### What this task involves:
Begin at the line containing "AGGIUNGI AL CARRELLO" and give again every line to the end of the records, exactly, without the pictures.

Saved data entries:
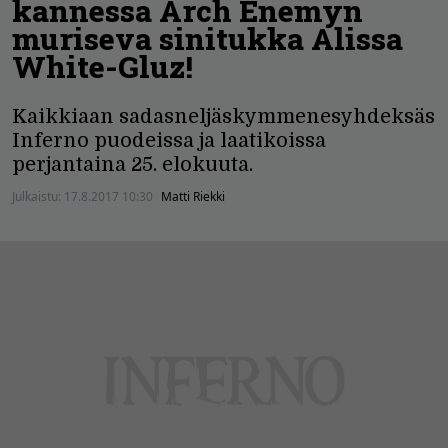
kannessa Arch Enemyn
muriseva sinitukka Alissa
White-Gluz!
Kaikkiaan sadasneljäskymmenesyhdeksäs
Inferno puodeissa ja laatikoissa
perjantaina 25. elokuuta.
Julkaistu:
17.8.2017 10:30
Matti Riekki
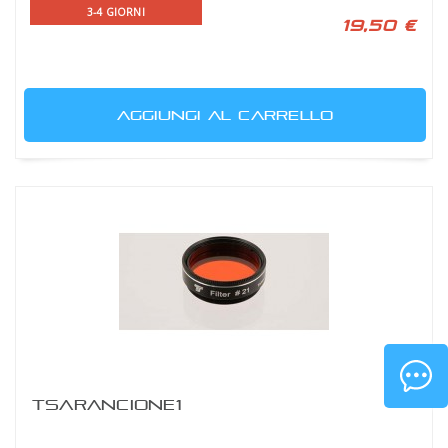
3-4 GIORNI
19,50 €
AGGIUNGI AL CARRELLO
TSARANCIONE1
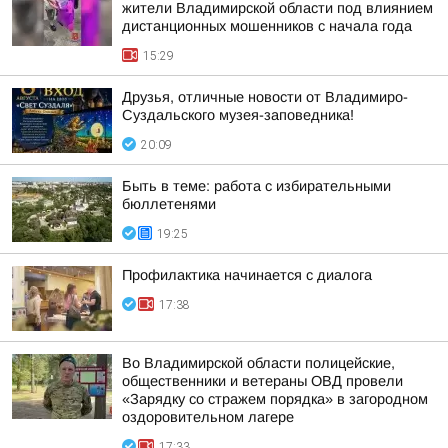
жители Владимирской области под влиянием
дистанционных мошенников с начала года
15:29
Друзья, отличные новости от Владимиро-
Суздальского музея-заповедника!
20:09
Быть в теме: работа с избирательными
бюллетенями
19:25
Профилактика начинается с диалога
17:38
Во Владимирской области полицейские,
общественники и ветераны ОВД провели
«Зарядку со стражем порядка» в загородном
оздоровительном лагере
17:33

### Answer space:
AGGIUNGI AL CARRELLO
TSARANCIONE1
жители Владимирской области под влиянием
дистанционных мошенников с начала года
15:29
Друзья, отличные новости от Владимиро-
Суздальского музея-заповедника!
20:09
Быть в теме: работа с избирательными
бюллетенями
19:25
Профилактика начинается с диалога
17:38
Во Владимирской области полицейские,
общественники и ветераны ОВД провели
«Зарядку со стражем порядка» в загородном
оздоровительном лагере
17:33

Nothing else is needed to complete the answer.